When the logic semantically belongs to a relationship, not to either endpoint, use @relation_behavior:

from activegraph import relation_behavior

@relation_behavior(
    name="auto_unblock",
    relation_type="depends_on",
    on=["task.completed"],
)
def auto_unblock(relation, event, graph, ctx):
    if event.payload["task_id"] == relation.source:
        graph.patch_object(relation.target, {"status": "open"})

The behavior fires once per matching edge.
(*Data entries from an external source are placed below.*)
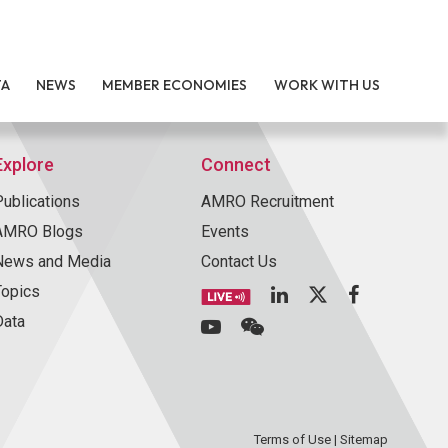
TA
NEWS
MEMBER ECONOMIES
WORK WITH US
Explore
Connect
Publications
AMRO Recruitment
AMRO Blogs
Events
News and Media
Contact Us
Topics
Data
Terms of Use
|
Sitemap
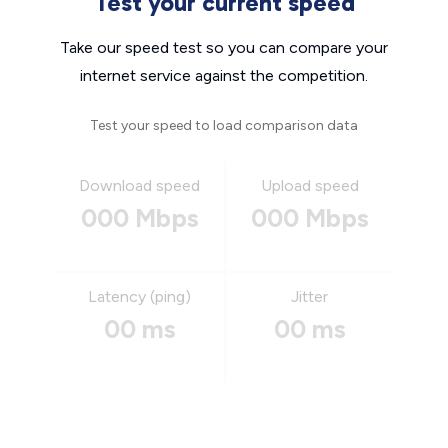
Test your current speed
Take our speed test so you can compare your
internet service against the competition.
Test your speed to load comparison data
Download speed
Upload speed
000 Mbps
000 Mbps
Latency (ping)
Jitter
00 ms
00 ms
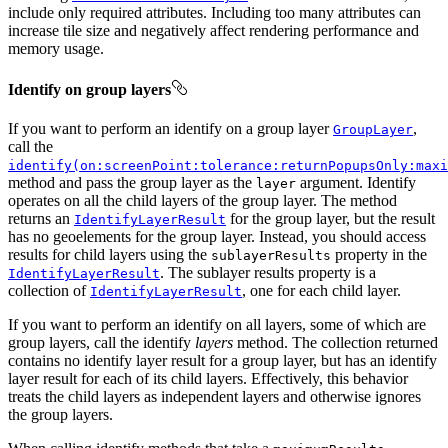
include only required attributes. Including too many attributes can
increase tile size and negatively affect rendering performance and
memory usage.
Identify on group layers
If you want to perform an identify on a group layer
,
GroupLayer
call the
identify(on:screenPoint:tolerance:returnPopupsOnly:maxi
method and pass the group layer as the
argument. Identify
layer
operates on all the child layers of the group layer. The method
returns an
for the group layer, but the result
IdentifyLayerResult
has no geoelements for the group layer. Instead, you should access
results for child layers using the
property in the
sublayerResults
. The sublayer results property is a
IdentifyLayerResult
collection of
, one for each child layer.
IdentifyLayerResult
If you want to perform an identify on all layers, some of which are
group layers, call the identify
layers
method. The collection returned
contains no identify layer result for a group layer, but has an identify
layer result for each of its child layers. Effectively, this behavior
treats the child layers as independent layers and otherwise ignores
the group layers.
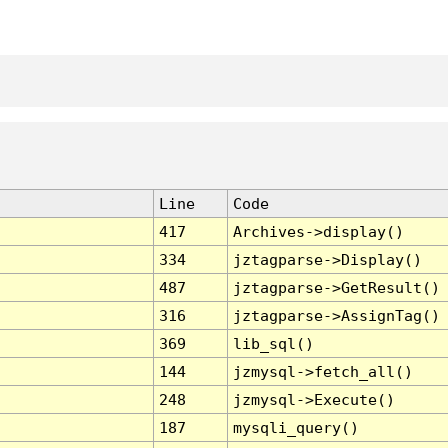
Line
Code
417
Archives->display()
334
jztagparse->Display()
487
jztagparse->GetResult()
316
jztagparse->AssignTag()
369
lib_sql()
144
jzmysql->fetch_all()
248
jzmysql->Execute()
187
mysqli_query()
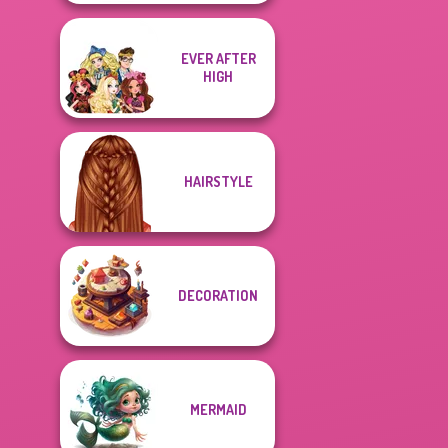
EVER AFTER
HIGH
HAIRSTYLE
DECORATION
MERMAID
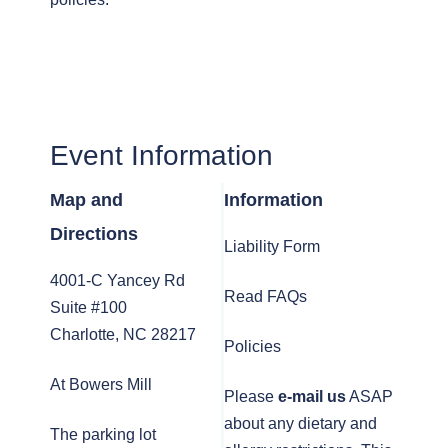
Event Information
Map and
Information
Directions
Liability Form
4001-C Yancey Rd
Read FAQs
Suite #100
Charlotte, NC 28217
Policies
At Bowers Mill
Please
e-mail us
ASAP
about any dietary and
The parking lot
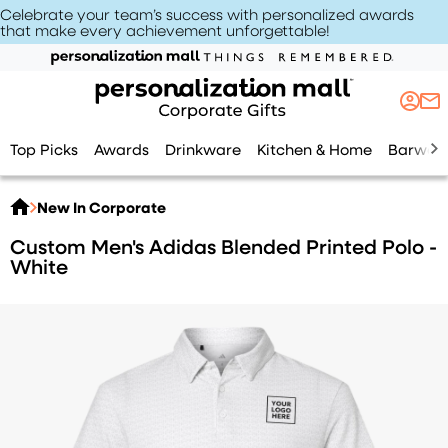
Celebrate your team’s success with personalized awards
that make every achievement unforgettable
!
Top Picks
Awards
Drinkware
Kitchen & Home
Barwar
New In Corporate
Custom Men's Adidas Blended Printed Polo -
White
See relations for the decision rule between relation behaviors and regular behaviors.

Emit a custom event for cross-behavior signaling

When two behaviors need to coordinate but neither owns the trigger, emit a custom event from one and subscribe from the other:

@behavior(name="produce", on=["object.created"])
def produce(event, graph, ctx):
    ...
    graph.emit("memo.ready_for_review", {"memo_id": memo.id})


@behavior(name="review", on=["memo.ready_for_review"])
def review(event, graph, ctx):
    ...

Custom event names use dot-namespace convention (my.feature.event); behaviors subscribing by name pick them up. The events land in the trace alongside framework events. See events.

Save state across processes

When a long-running goal needs to survive process restart, attach a SQLite store and call save_state at quiescence:

rt = Runtime(graph, persist_to="/path/to/run.db")
rt.run_goal("...")
rt.save_state()

To resume later:

rt = Runtime.load("sqlite:////path/to/run.db", run_id=rt.run_id)
rt.run_until_idle()

Restoring loads the event log and replays it. Behaviors fire fresh after the replay; the framework treats them as a continuation of the original run. See Operating in production for the full operator-facing surface.